WHAT YOU HAVE TO DO:
From the entries below, work out how many lines contain the string "evolves"; answer with the number alone.

RECORDS SUPPLIED:
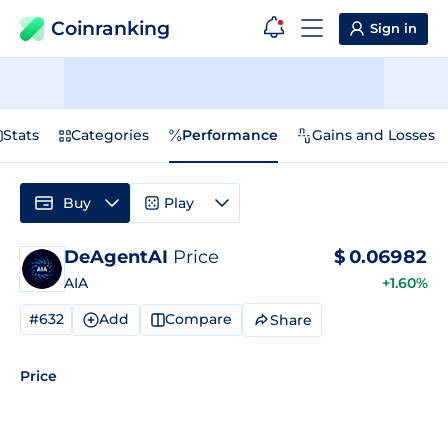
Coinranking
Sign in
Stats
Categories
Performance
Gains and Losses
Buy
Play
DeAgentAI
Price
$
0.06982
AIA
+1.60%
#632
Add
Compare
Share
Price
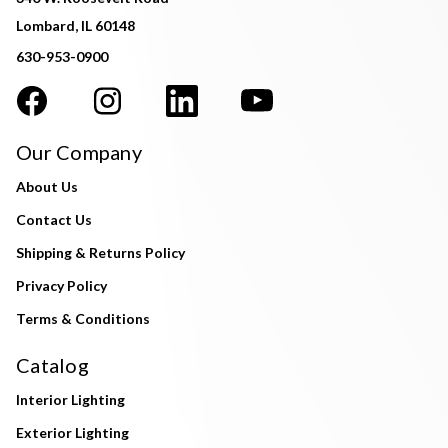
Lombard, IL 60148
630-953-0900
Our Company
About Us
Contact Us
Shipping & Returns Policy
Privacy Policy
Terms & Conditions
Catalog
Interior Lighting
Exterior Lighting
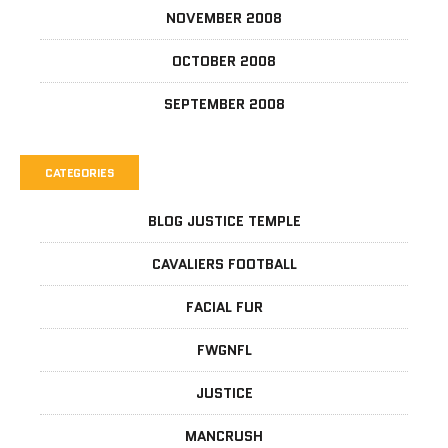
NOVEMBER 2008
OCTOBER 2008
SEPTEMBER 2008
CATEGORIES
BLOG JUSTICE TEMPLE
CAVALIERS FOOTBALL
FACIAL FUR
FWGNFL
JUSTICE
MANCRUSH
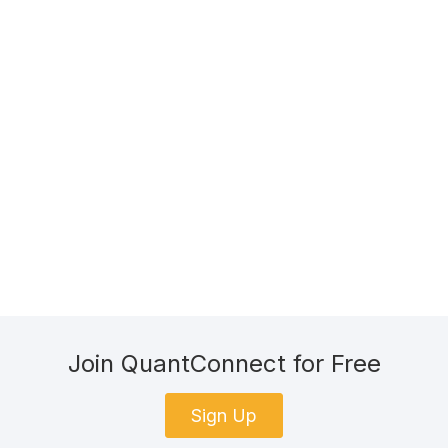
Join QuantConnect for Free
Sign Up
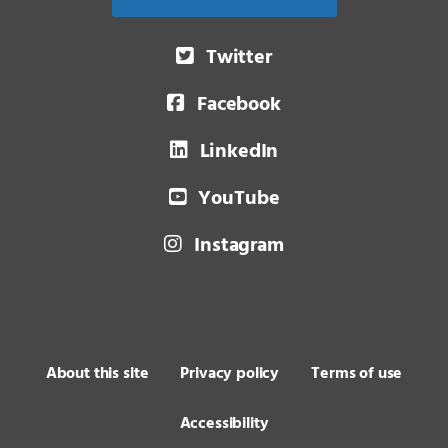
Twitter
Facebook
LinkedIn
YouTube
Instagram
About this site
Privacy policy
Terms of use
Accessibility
...
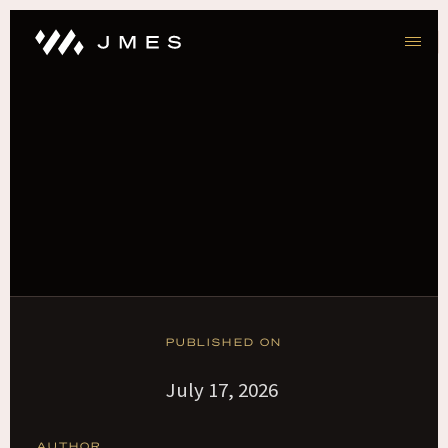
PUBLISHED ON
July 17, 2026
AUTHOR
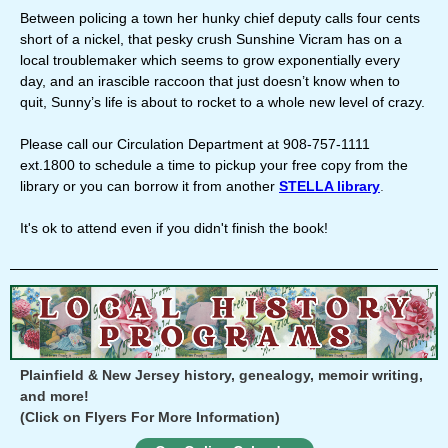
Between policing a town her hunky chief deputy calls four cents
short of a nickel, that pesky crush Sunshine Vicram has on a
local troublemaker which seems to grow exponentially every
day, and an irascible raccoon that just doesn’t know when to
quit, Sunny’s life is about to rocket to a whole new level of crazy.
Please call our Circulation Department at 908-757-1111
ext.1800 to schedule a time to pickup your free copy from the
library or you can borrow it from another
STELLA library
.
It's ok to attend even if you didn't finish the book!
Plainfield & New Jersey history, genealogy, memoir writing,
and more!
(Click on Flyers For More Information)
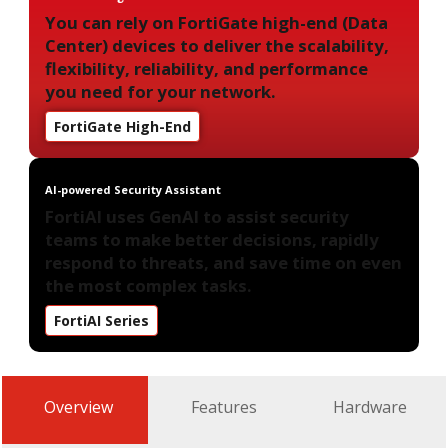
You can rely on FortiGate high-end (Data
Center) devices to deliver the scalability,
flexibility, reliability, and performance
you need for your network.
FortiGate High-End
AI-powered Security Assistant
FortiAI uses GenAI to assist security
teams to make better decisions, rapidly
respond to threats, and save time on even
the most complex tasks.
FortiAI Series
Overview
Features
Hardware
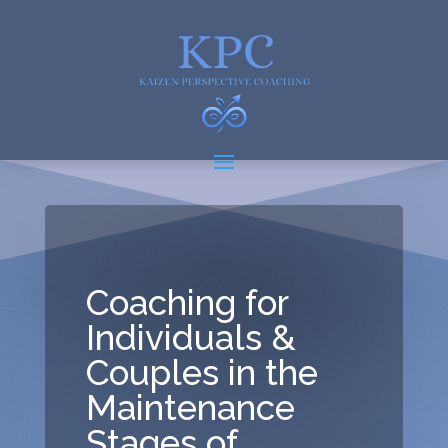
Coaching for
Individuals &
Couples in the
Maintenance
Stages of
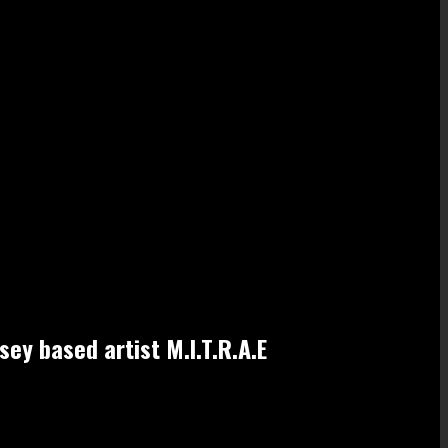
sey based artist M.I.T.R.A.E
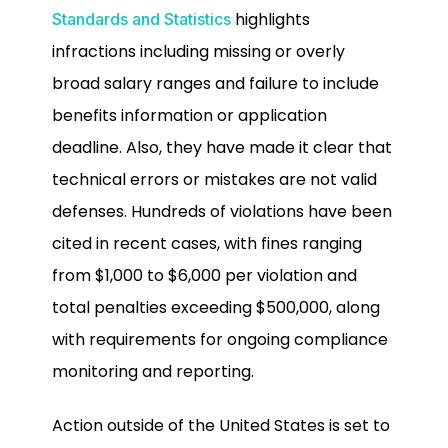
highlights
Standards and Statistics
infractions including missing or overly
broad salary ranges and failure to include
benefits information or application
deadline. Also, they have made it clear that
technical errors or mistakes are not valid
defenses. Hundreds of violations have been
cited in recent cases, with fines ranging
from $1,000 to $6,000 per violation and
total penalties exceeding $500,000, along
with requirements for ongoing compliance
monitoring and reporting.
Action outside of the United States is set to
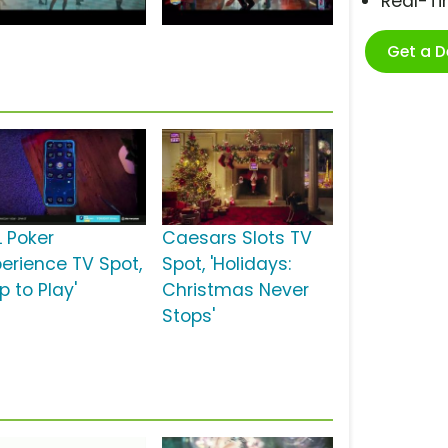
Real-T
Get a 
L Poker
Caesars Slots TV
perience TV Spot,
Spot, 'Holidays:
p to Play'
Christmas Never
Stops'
--
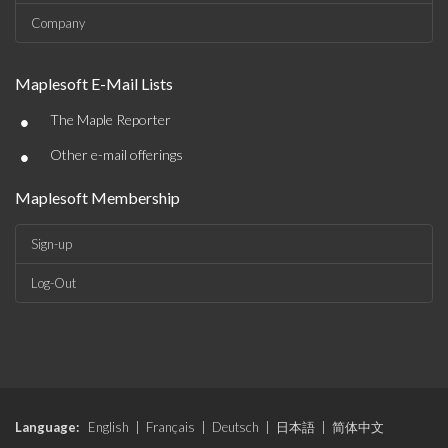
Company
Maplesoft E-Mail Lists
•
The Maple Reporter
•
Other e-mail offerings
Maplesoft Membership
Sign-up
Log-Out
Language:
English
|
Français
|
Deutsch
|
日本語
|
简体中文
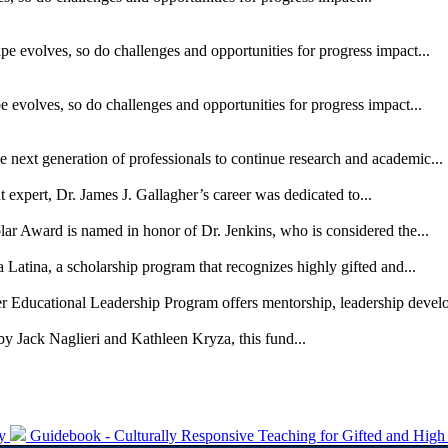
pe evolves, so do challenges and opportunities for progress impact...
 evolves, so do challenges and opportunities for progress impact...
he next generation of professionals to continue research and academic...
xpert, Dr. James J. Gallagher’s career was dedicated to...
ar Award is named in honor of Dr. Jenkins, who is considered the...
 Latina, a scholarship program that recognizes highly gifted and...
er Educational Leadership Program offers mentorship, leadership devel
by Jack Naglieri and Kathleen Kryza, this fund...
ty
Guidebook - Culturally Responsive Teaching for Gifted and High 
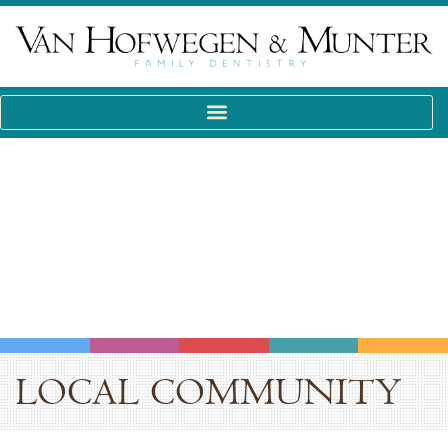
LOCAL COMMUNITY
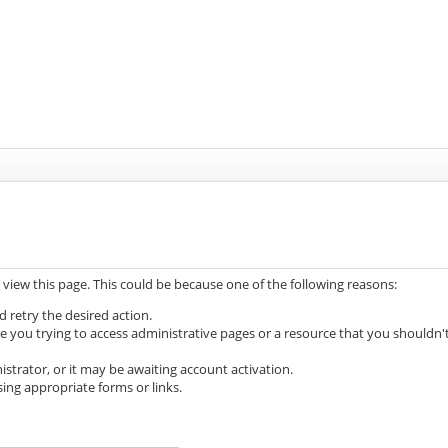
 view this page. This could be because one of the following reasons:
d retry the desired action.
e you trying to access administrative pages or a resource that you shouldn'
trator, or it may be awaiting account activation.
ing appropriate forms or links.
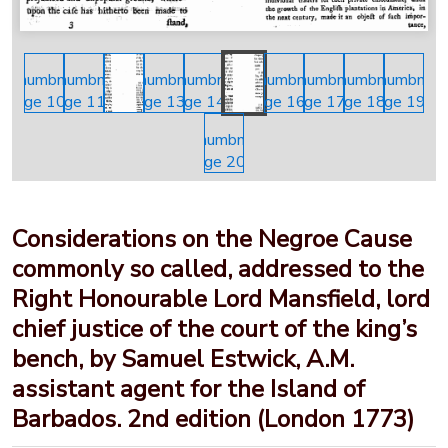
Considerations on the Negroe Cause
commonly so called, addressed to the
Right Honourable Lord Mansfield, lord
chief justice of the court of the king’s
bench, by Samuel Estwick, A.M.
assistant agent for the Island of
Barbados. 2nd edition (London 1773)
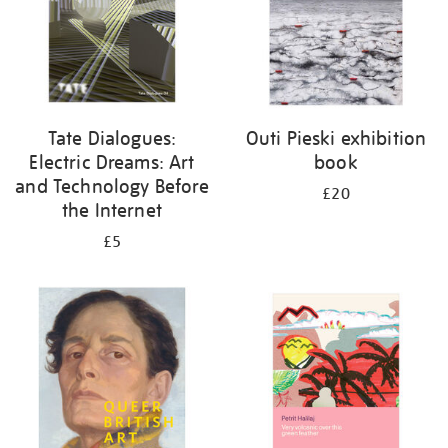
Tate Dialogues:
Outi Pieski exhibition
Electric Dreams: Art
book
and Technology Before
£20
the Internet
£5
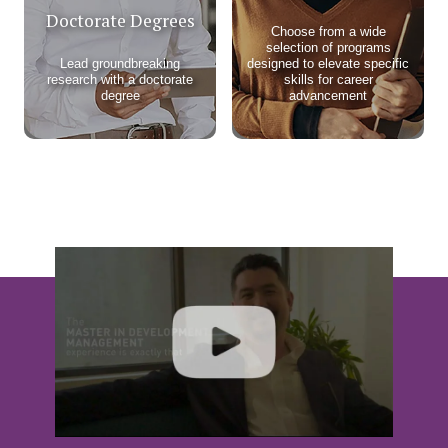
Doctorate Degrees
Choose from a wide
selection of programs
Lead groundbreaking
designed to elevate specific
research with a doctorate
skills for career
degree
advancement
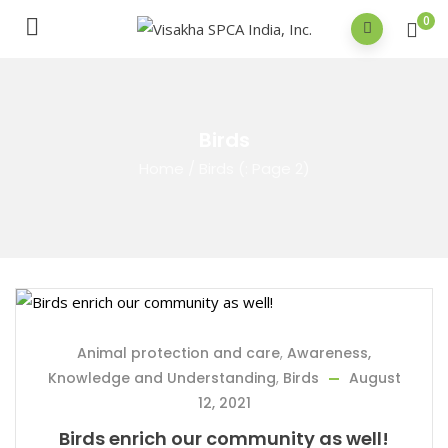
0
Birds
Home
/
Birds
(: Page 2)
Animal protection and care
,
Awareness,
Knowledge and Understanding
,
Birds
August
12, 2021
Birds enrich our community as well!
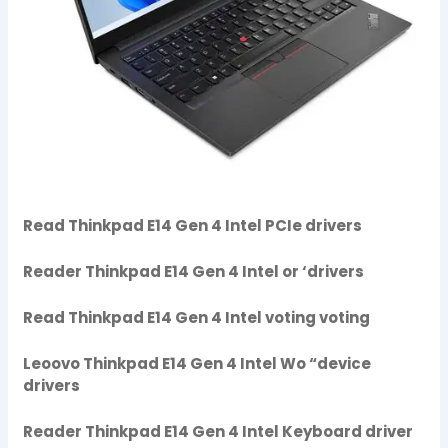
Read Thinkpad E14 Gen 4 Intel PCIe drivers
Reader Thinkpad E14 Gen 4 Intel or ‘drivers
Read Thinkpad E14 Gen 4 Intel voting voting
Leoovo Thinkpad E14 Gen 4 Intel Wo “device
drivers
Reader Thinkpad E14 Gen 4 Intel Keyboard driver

RESULT BELOW:
2